Stored data
_ _ _ _ _ _ _
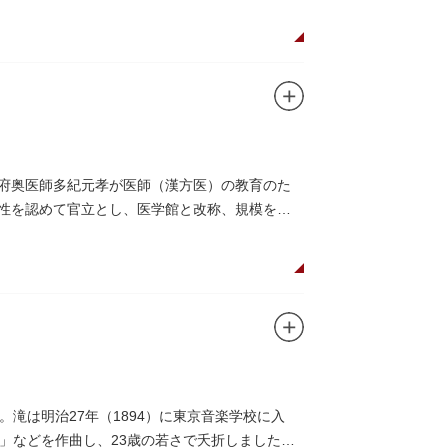
幕府奥医師多紀元孝が医師（漢方医）の教育のた
要性を認めて官立とし、医学館と改称、規模を拡
、再建されました。
を設けて全寮制とし、広く一般からも入学を許可
た。
りません。
滝は明治27年（1894）に東京音楽学校に入
」などを作曲し、23歳の若さで夭折しました。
_ _ _ _ _ _ _
What to produce: In the copy, no pictures should appear; the records themselves must be repeated exactly.

Solution to this problem:
幕府奥医師多紀元孝が医師（漢方医）の教育のた
要性を認めて官立とし、医学館と改称、規模を拡
、再建されました。
を設けて全寮制とし、広く一般からも入学を許可
た。
りません。
滝は明治27年（1894）に東京音楽学校に入
」などを作曲し、23歳の若さで夭折しました。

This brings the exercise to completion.